Requirement:
Down to the final line, print the records below exactly and without pictures.

[Records excerpted from a collection]
==*==

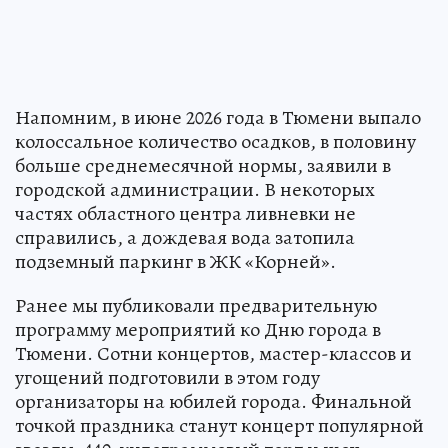
Напомним, в июне 2026 года в Тюмени выпало
колоссальное количество осадков, в половину
больше среднемесячной нормы, заявили в
городской администрации. В некоторых
частях областного центра ливневки не
справились, а дождевая вода затопила
подземный паркинг в ЖК «Корней».
Ранее мы публиковали предварительную
программу мероприятий ко Дню города в
Тюмени. Сотни концертов, мастер-классов и
угощений подготовили в этом году
организаторы на юбилей города. Финальной
точкой праздника станут концерт популярной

==*==

Your solution:
Напомним, в июне 2026 года в Тюмени выпало
колоссальное количество осадков, в половину
больше среднемесячной нормы, заявили в
городской администрации. В некоторых
частях областного центра ливневки не
справились, а дождевая вода затопила
подземный паркинг в ЖК «Корней».
Ранее мы публиковали предварительную
программу мероприятий ко Дню города в
Тюмени. Сотни концертов, мастер-классов и
угощений подготовили в этом году
организаторы на юбилей города. Финальной
точкой праздника станут концерт популярной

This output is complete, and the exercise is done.